No es usual que se escriba en ese pequeño género sobre la enajenación del hombre común o el escándalo que provoca la felicidad; denunciar un abuso o confesar admiración por Kubala, el futbolista favorito; ni contar fábulas de ranas y príncipes e historias de piratas para adultos, ni los sinsabores de la vejez, ni retratar la jornada de los albañiles, ni desafiar el aburrimiento, ni proponer una patología del enamoramiento, ni evocar los recuerdos de la iniciación sexual con una prostituta, ni celebrar la amistad sin solemnidades, ni comentar el proceso de domesticación de los hijos, ni revelar la frustración y el destino de los inmigrantes del tercer mundo, ni ofrecer las instrucciones para construir un sueño, ni lamentar la transformación urbana y el fin de las salas de cine, ni hacer una versión no oficial de la historia nacional, ni alucinar una pesadilla, ni cantarle al agua, ni mofarse de la jet set, ni....

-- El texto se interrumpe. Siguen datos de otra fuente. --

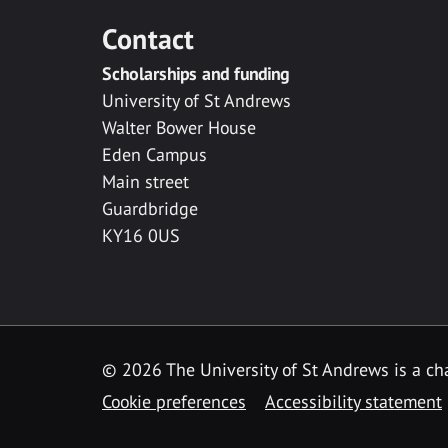
Contact
Scholarships and funding
University of St Andrews
Walter Bower House
Eden Campus
Main street
Guardbridge
KY16 0US
© 2026 The University of St Andrews is a cha
Cookie preferences
Accessibility statement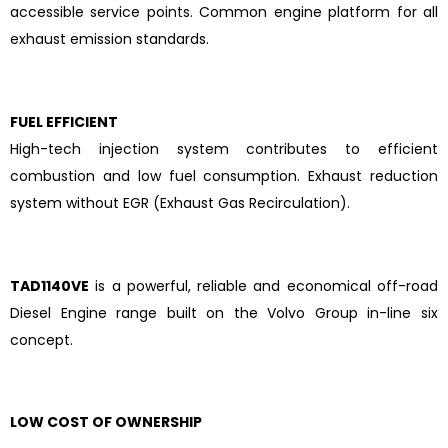
accessible service points. Common engine platform for all
exhaust emission standards.
FUEL EFFICIENT
High-tech injection system contributes to efficient
combustion and low fuel consumption. Exhaust reduction
system without EGR (Exhaust Gas Recirculation).
TAD1140VE
is a powerful, reliable and economical off-road
Diesel Engine range built on the Volvo Group in-line six
concept.
LOW COST OF OWNERSHIP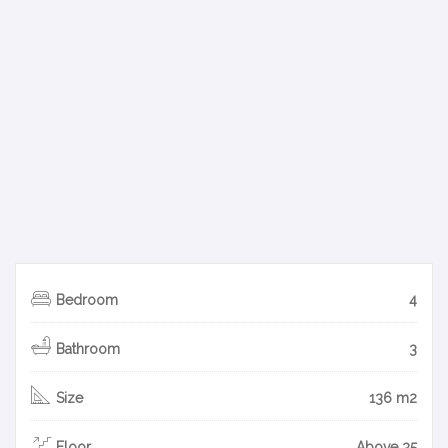
Bedroom
4
Bathroom
3
Size
136 m2
Floor
Above 35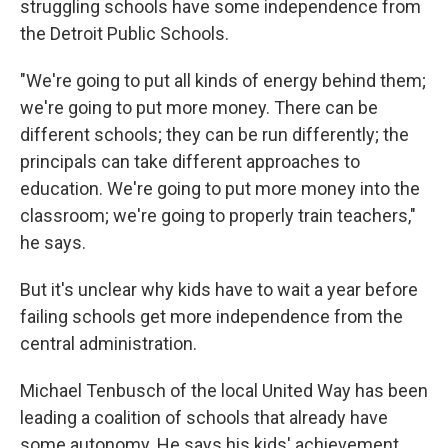
struggling schools have some independence from
the Detroit Public Schools.
"We're going to put all kinds of energy behind them;
we're going to put more money. There can be
different schools; they can be run differently; the
principals can take different approaches to
education. We're going to put more money into the
classroom; we're going to properly train teachers,"
he says.
But it's unclear why kids have to wait a year before
failing schools get more independence from the
central administration.
Michael Tenbusch of the local United Way has been
leading a coalition of schools that already have
some autonomy. He says his kids' achievement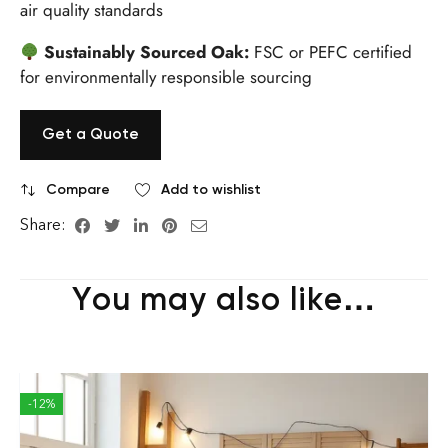
air quality standards
Sustainably Sourced Oak:
FSC or PEFC certified
for environmentally responsible sourcing
Get a Quote
Compare
Add to wishlist
Share:
You may also like…
-12%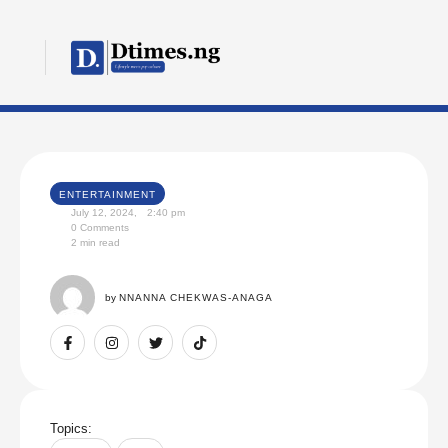
ENTERTAINMENT
July 12, 2024
,
2:40 pm
0
 Comments
2
 min read
by 
NNANNA CHEKWAS-ANAGA
Topics: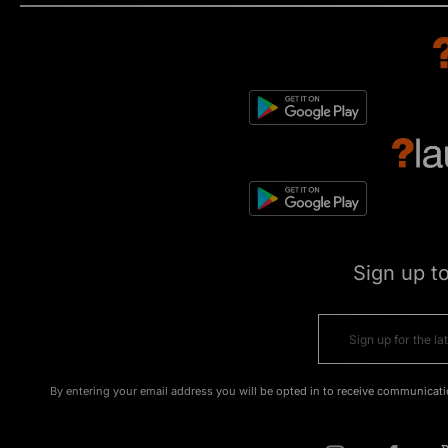
Sign up t
By entering your email address you will be opted in to receive communicati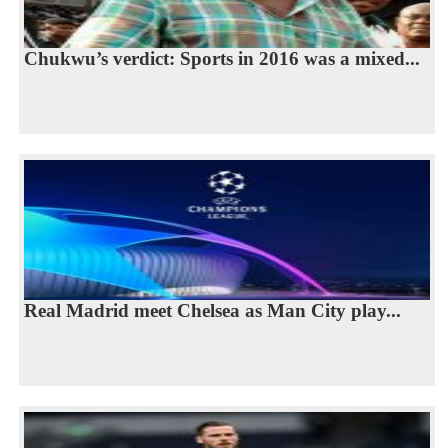
Chukwu’s verdict: Sports in 2016 was a mixed...
Real Madrid meet Chelsea as Man City play...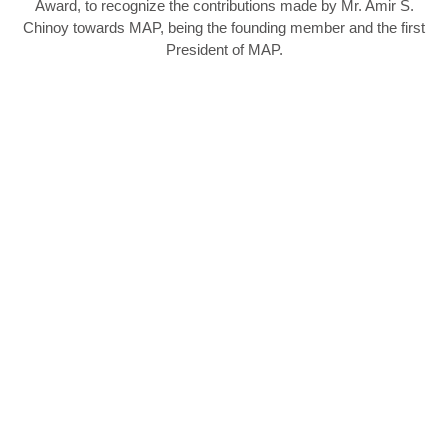
Award, to recognize the contributions made by Mr. Amir S.
Chinoy towards MAP, being the founding member and the first
President of MAP.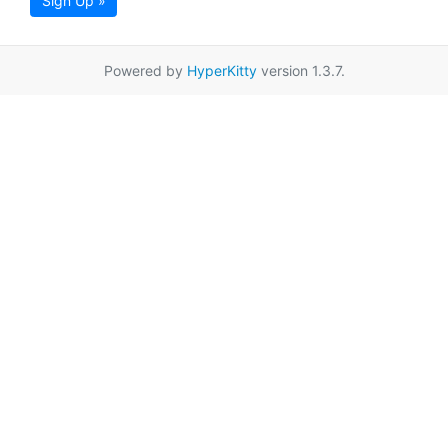
Sign Up »
Powered by
HyperKitty
version 1.3.7.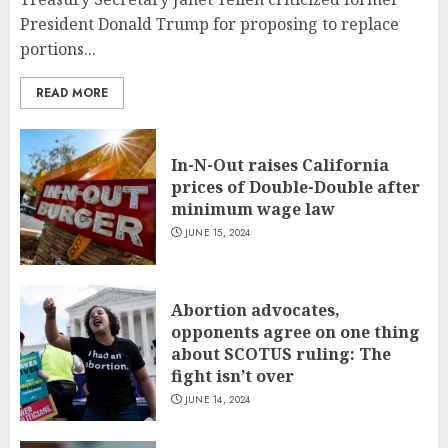
President Donald Trump for proposing to replace
portions...
READ MORE
In-N-Out raises California
prices of Double-Double after
minimum wage law
JUNE 15, 2024
Abortion advocates,
opponents agree on one thing
about SCOTUS ruling: The
fight isn’t over
JUNE 14, 2024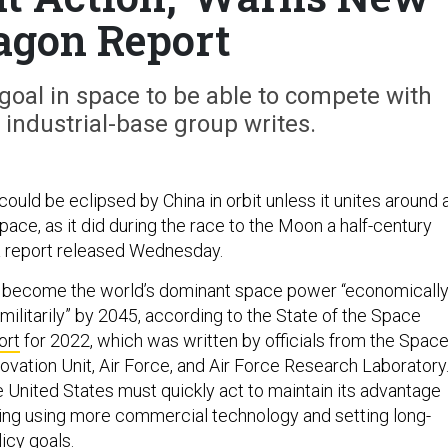
agon Report
oal in space to be able to compete with
 industrial-base group writes.
ould be eclipsed by China in orbit unless it unites around 
ace, as it did during the race to the Moon a half-century
a report released Wednesday.
o become the world’s dominant space power “economically
 militarily” by 2045, according to the State of the Space
ort
for 2022, which was written by officials from the Spac
ovation Unit, Air Force, and Air Force Research Laboratory
e United States must quickly act to maintain its advantage
uding using more commercial technology and setting long-
licy goals.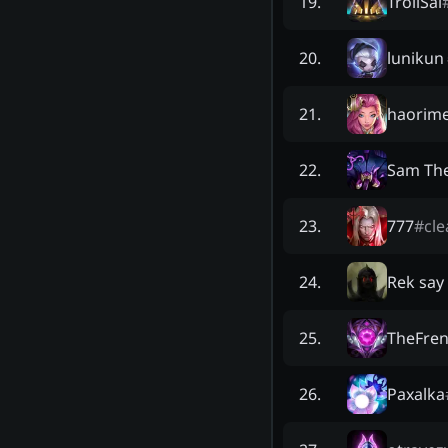
TrollSai
19
.
lunikun
20
.
haorime
21
.
Sam Th
22
.
777
#
cle
23
.
Rek say
24
.
TheFre
25
.
Paxalka
26
.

La lista es más larga, pero me interesan también los elementos con los que trabaja, las fuentes de ese material sensible, el uso de expresiones populares, de dichos, refranes, los consejos que provocan la cosquilla de la duda entre la certeza y el escepticismo, las frases sugerentes, lanzadas para que las oiga el que tenga orejas, la observación minuciosa del ritmo y los acontecimientos intrascendentes de la vida de una ciudad.

El olfato y el instinto, así como el oficio, garantizan el acierto de la sátira, la mezcla afortunada del habla de la calle y el caló con las expresiones elegantes y el bien decir; la convivencia de la insinuación y la metáfora por un lado, con la frase llana y la sentencia con todas sus letras.

Nada hay de simplón, obvio o cursi aun en sus cantos de amor, ya sean al primero, al pasado, al conyugal, al que hace sufrir; los amores difíciles y frustrados, los que tienen por sino la locura, el abismo, la cobardía y la fatalidad, los que no pueden ser, han encontrado un sitio para sus desencuentros.

Por la profundidad y la intención de su obra, Serrat es un solitario en la práctica de un oficio que está plagado de frivolidades, necedades, mal gusto y narcisismo. Sabe lo que hace y lo hace muy bien. Está muy lejos de los temas de siempre con tratamientos ordinarios.